§ TASK OBJECTIVE
Of the lines below, write out exactly those from the line with "Image resolution: width=795, height=2576." through the line with "State Jobs (614, 20)", both included, and skip the rest.

§ ENTRIES SUPPLIED
****************

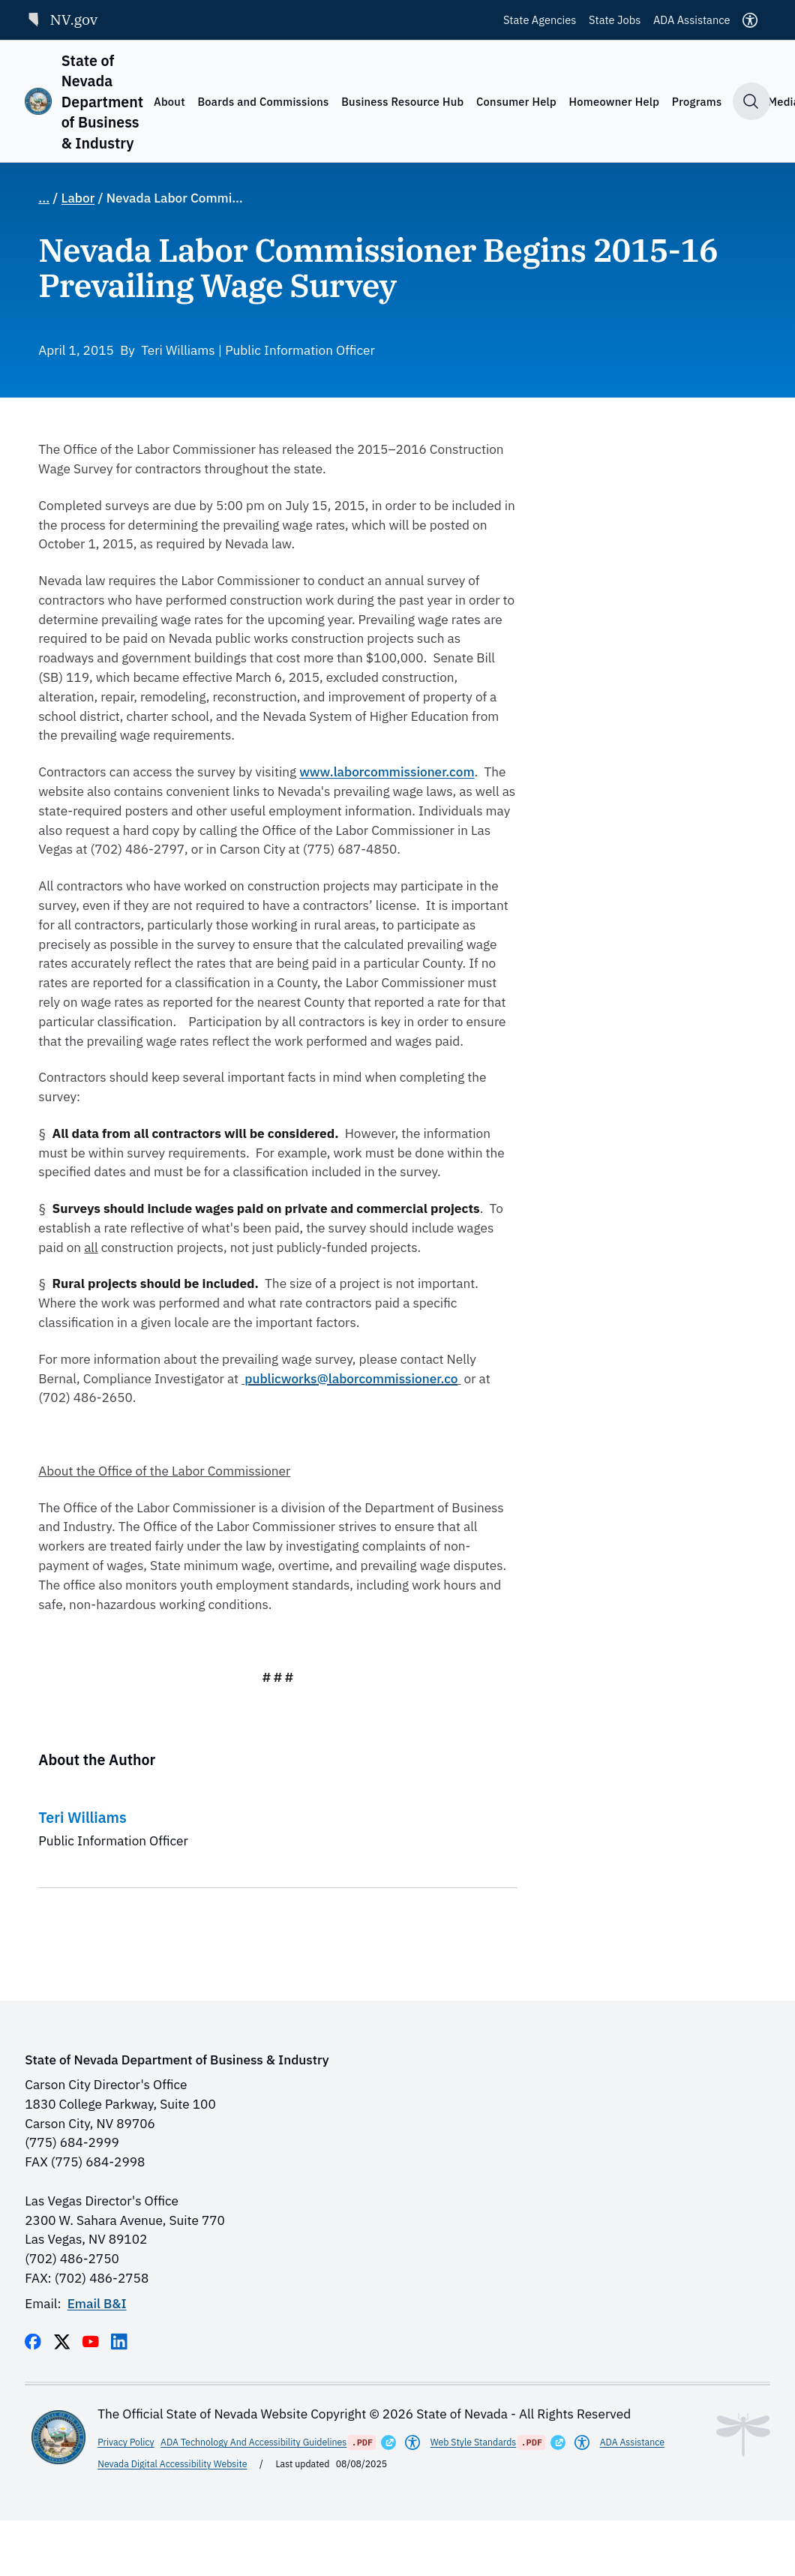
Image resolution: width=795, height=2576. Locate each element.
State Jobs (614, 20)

****************

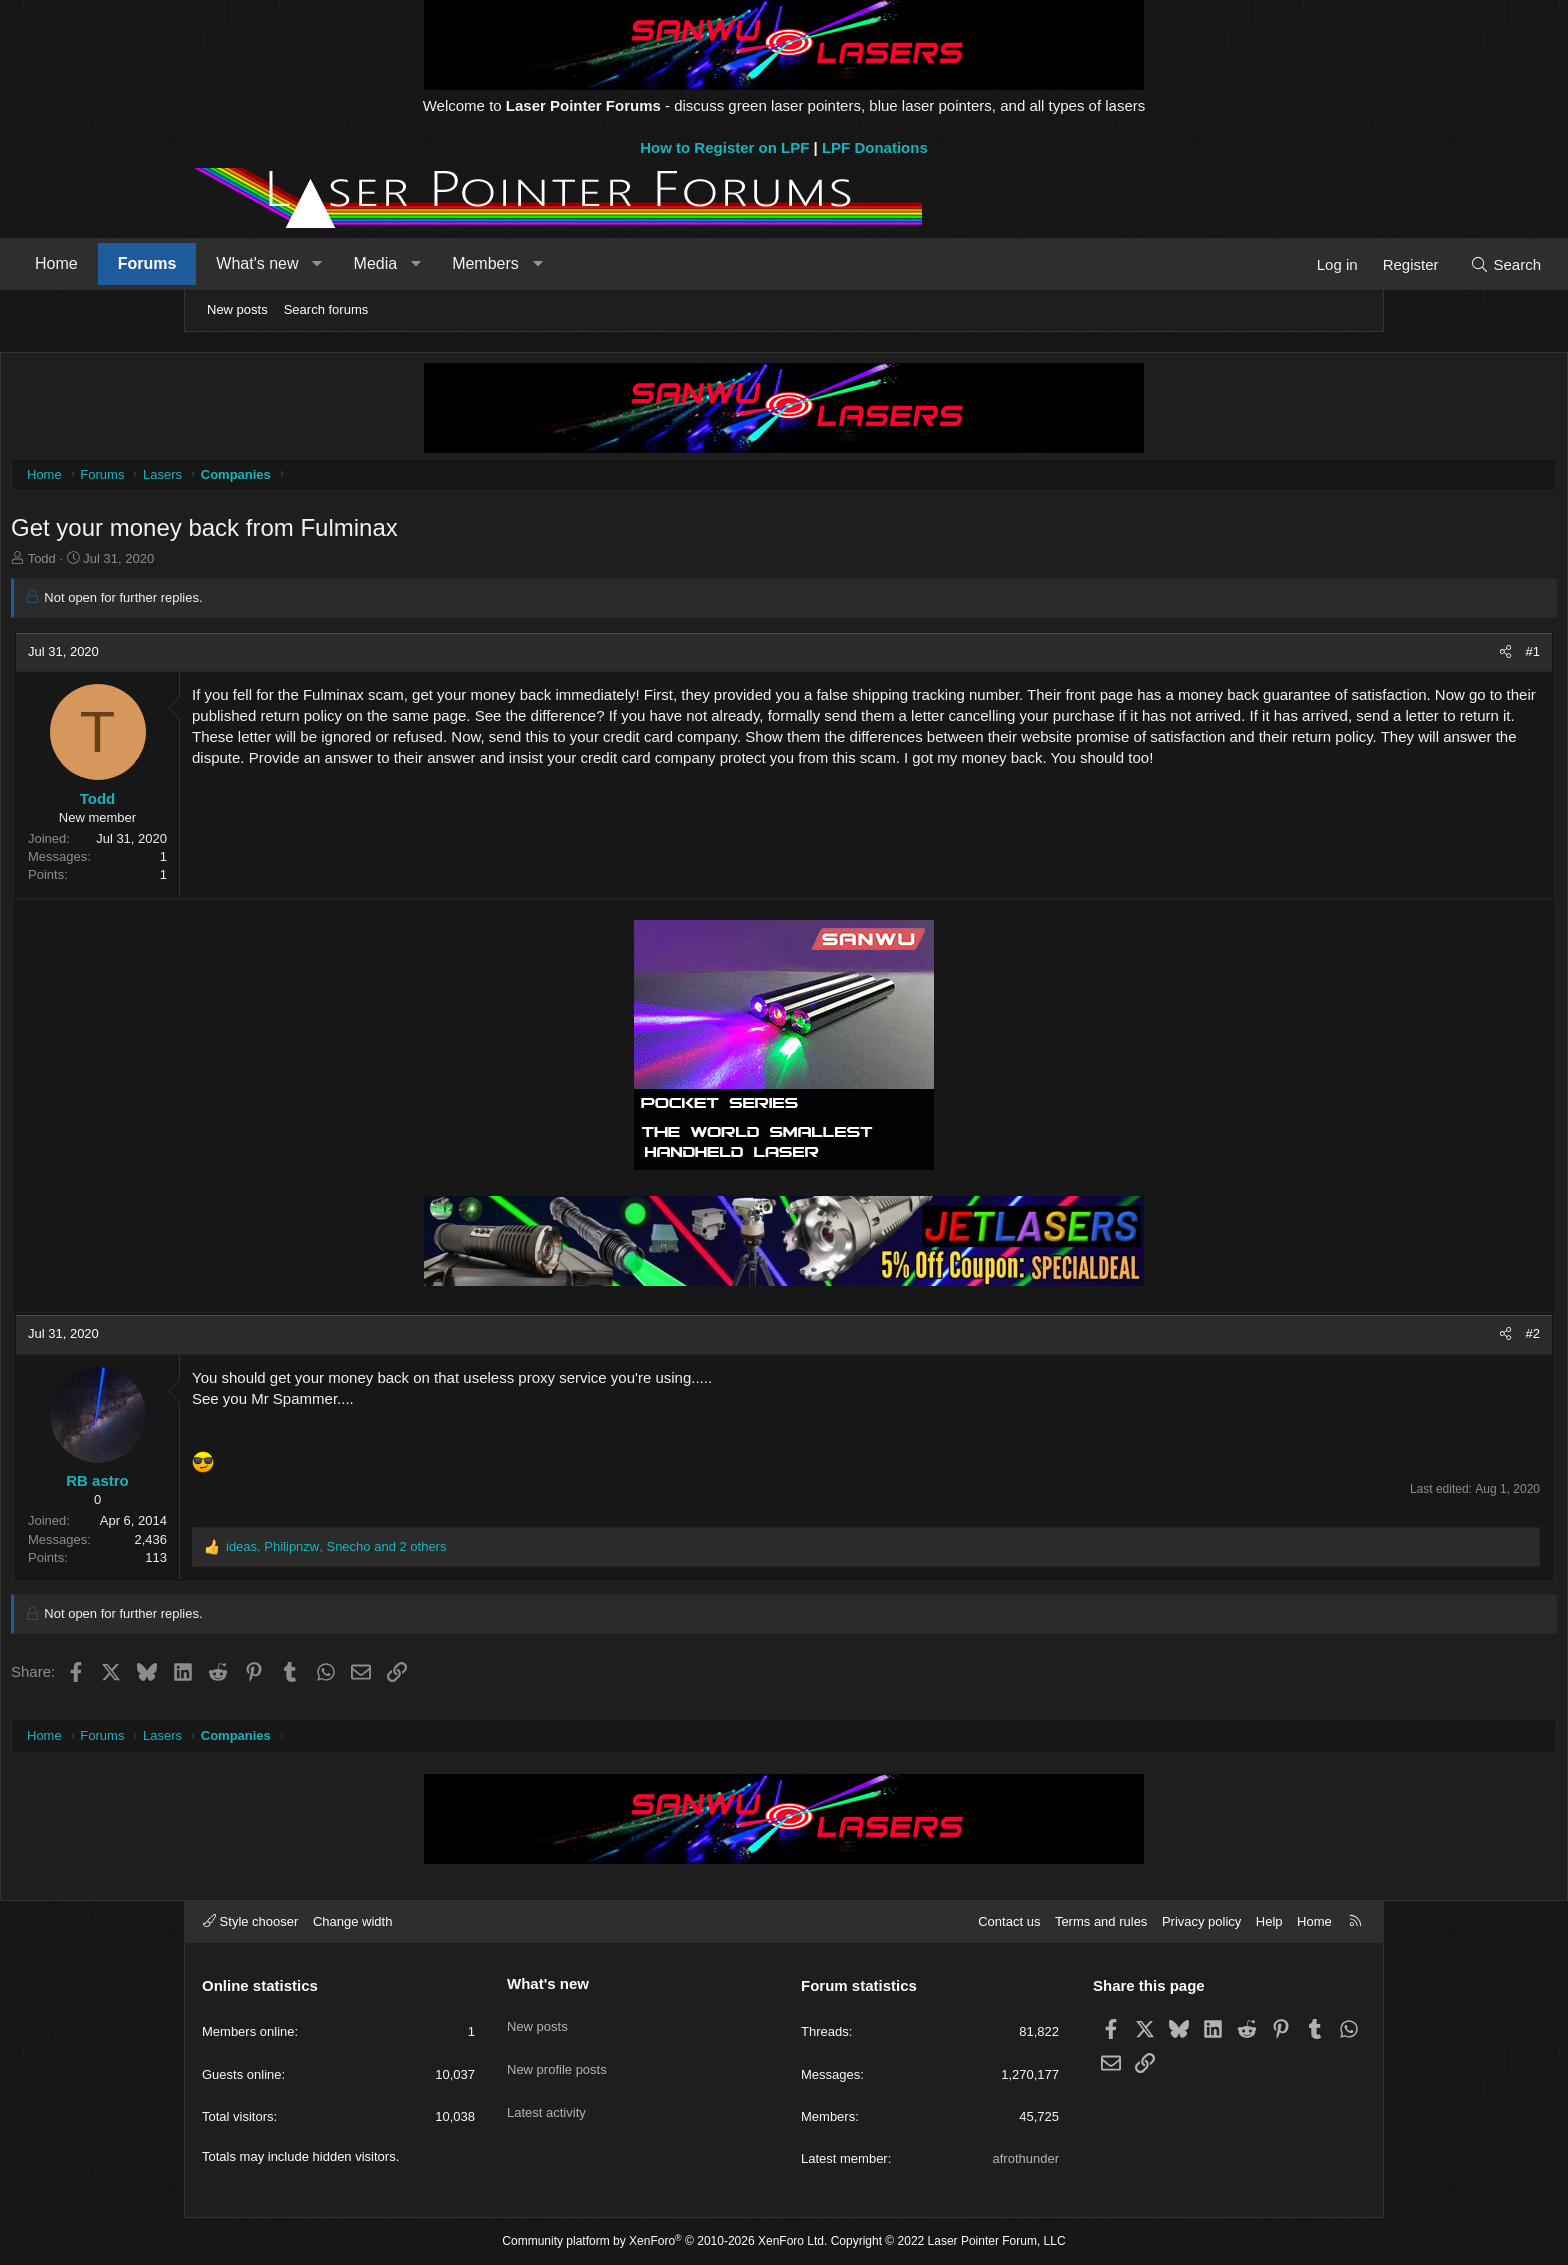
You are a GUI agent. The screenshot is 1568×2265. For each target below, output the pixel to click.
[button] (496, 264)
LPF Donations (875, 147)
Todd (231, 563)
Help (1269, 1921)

****************

§ EXERCISE OUTPUT
Image resolution: width=795, height=2576. Locate each element.
State Jobs (614, 20)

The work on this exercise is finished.